Using Boto3 to create EMR cluster.
rahul22022 opened this issue · 3 comments
Hi All,
I am trying to automate the EMR cluster creation using Boto3. Which i am using to create the EMR cluster. I need a cluster created with Impala configured.
Here is the parmas i passed to run_job_flow
Name='AutmateEMR',
ReleaseLabel='emr-4.6.0',
Instances={
'InstanceGroups': [{'InstanceCount':4,'InstanceRole':'CORE','InstanceType':'r3.8xlarge','Name':'slave'},{'InstanceCount':1,'InstanceRole':'MASTER','InstanceType':'r3.8xlarge','Name':'master'}],
'Ec2KeyName': 'MyKey',
'KeepJobFlowAliveWhenNoSteps': True,
'TerminationProtected': False,
'Ec2SubnetId': 'id',
'EmrManagedMasterSecurityGroup': 'value',
'EmrManagedSlaveSecurityGroup': 'value',
'ServiceAccessSecurityGroup': 'value',
},
BootstrapActions=[{'Name': 'Install Impala2','ScriptBootstrapAction': {'Path': 's3://coeus/bigtop/impala/impala-install'}}],
Applications=[{'Name':'Hadoop','Name':'Spark','Name':'Ganglia','Name':'Hive','Name':'Presto-Sandbox'}],
JobFlowRole='EMR_EC2_DefaultRole',
ServiceRole='EMR_DefaultRole',
VisibleToAllUsers=True|False,
Tags=[{"Key":"owner","Value":"myname"}],
Configurations=[{"Classification":"hadoop-env","Properties":{},"Configurations":[{"Classification":"export","Properties":{"JAVA_HOME":"/usr/lib/jvm/java-1.8.0"},"Configurations":[]}]},{"Classification":"spark-env","Properties":{},"Configurations":[{"Classification":"export","Properties":{"JAVA_HOME":"/usr/lib/jvm/java-1.8.0"},"Configurations":[]}]}]

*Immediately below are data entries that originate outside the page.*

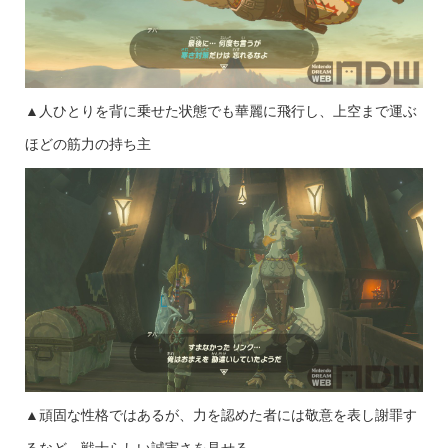
▲人ひとりを背に乗せた状態でも華麗に飛行し、上空まで運ぶ
ほどの筋力の持ち主
▲頑固な性格ではあるが、力を認めた者には敬意を表し謝罪す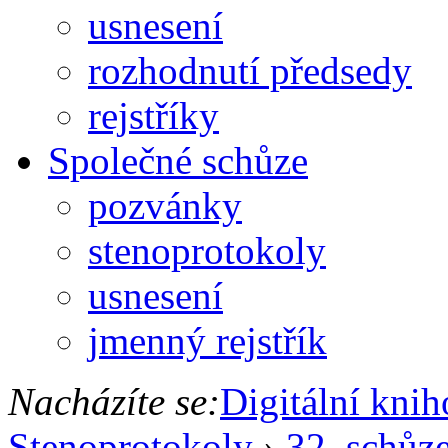
usnesení
rozhodnutí předsedy
rejstříky
Společné schůze
pozvánky
stenoprotokoly
usnesení
jmenný rejstřík
Nacházíte se:
Digitální kni
Stenoprotokoly
›
32. schůz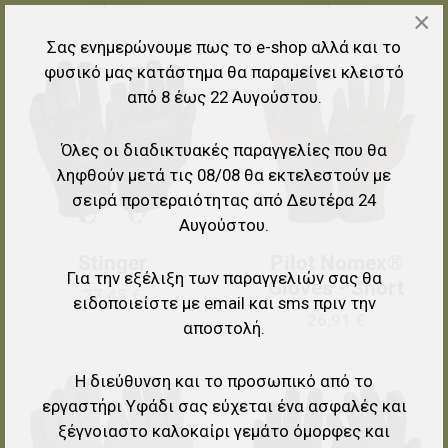
×
Σας ενημερώνουμε πως το e-shop αλλά και το
Προσθήκη στα αγαπημένα
Π
φυσικό μας κατάστημα θα παραμείνει κλειστό
από 8 έως 22 Αυγούστου.
Προσθήκη για σύγκριση
Π
Όλες οι διαδικτυακές παραγγελίες που θα
Γρήγορη ματιά
Γ
ληφθούν μετά τις 08/08 θα εκτελεστούν με
σειρά προτεραιότητας από Δευτέρα 24
Αυγούστου.
Stinger
Pilot Nomex®
Για την εξέλιξη των παραγγελιών σας θα
Gloves - Short
27,45 €
ειδοποιείστε με email και sms πριν την
26,91 €
αποστολή.
Η διεύθυνση και το προσωπικό από το
Προσθήκη στα αγαπημένα
Π
εργαστήρι Υφάδι σας εύχεται ένα ασφαλές και
Προσθήκη για σύγκριση
Π
ξέγνοιαστο καλοκαίρι γεμάτο όμορφες και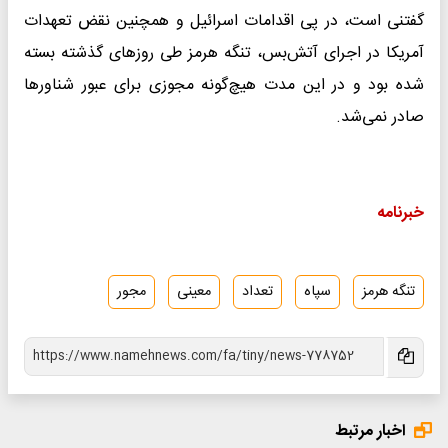
گفتنی است، در پی اقدامات اسرائیل و همچنین نقض تعهدات
آمریکا در اجرای آتش‌بس، تنگه هرمز طی روزهای گذشته بسته
شده بود و در این مدت هیچ‌گونه مجوزی برای عبور شناورها
صادر نمی‌شد.
خبرنامه
تنگه هرمز
سپاه
تعداد
معینی
مجور
اخبار مرتبط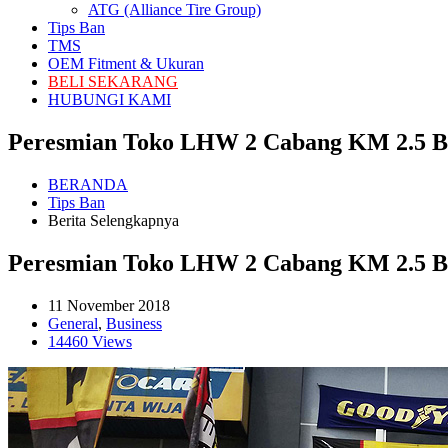
ATG (Alliance Tire Group)
Tips Ban
TMS
OEM Fitment & Ukuran
BELI SEKARANG
HUBUNGI KAMI
Peresmian Toko LHW 2 Cabang KM 2.5 B
BERANDA
Tips Ban
Berita Selengkapnya
Peresmian Toko LHW 2 Cabang KM 2.5 B
11 November 2018
General
,
Business
14460 Views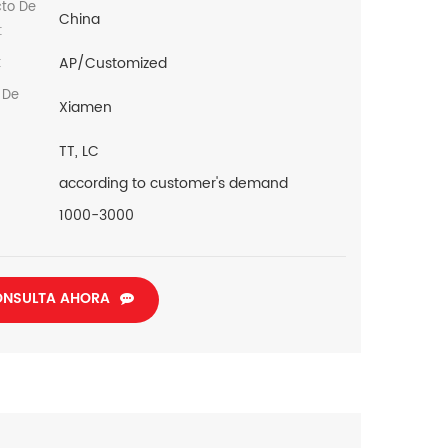
cto De
China
:
AP/Customized
:
 De
Xiamen
TT, LC
according to customer's demand
1000-3000
NSULTA AHORA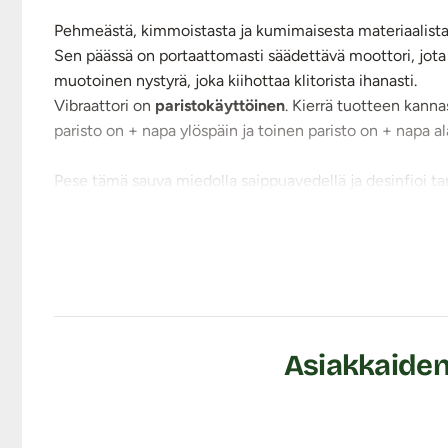
Pehmeästä, kimmoistasta ja kumimaisesta materiaalist
Sen päässä on portaattomasti säädettävä moottori, jota 
muotoinen nystyrä, joka kiihottaa klitorista ihanasti.
Vibraattori on
paristokäyttöinen
. Kierrä tuotteen kannas
paristo on + napa ylöspäin ja toinen paristo on + napa al
Pese tämä sauva miedolla saippuavedellä ja desinfioi tar
kun käytät sen kanssa
vesipohjaista liukuvoidetta
.
Tuotetiedot:
Materiaali: TPE / ABS
Kokopituus: 23 cm
Käyttöpituus: n. 13 cm
Halkaisija: varsi max. 4,2 cm
Asiakkaiden 
Moottori: Portaaton
Toimii: 2 X AA paristoilla (ei sisälly pakkaukseen)
Roisketiivis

This code successfully creates the cluster but when i try to run the MapR jobs like distcp on the cluster it throws this error
"Error: Could not find or load main class org.apache.hadoop.mapreduce.v2.app.MRAppMaster"
I created the cluster using the console and passing same parameters the cluster gets created and I am able to run the MapR commands (Distcp) without having any issues. I am not sure why does EMR cluster created with Boto3 has the issues with hadoop config.
Here is the cli export of the cluster i created using the console.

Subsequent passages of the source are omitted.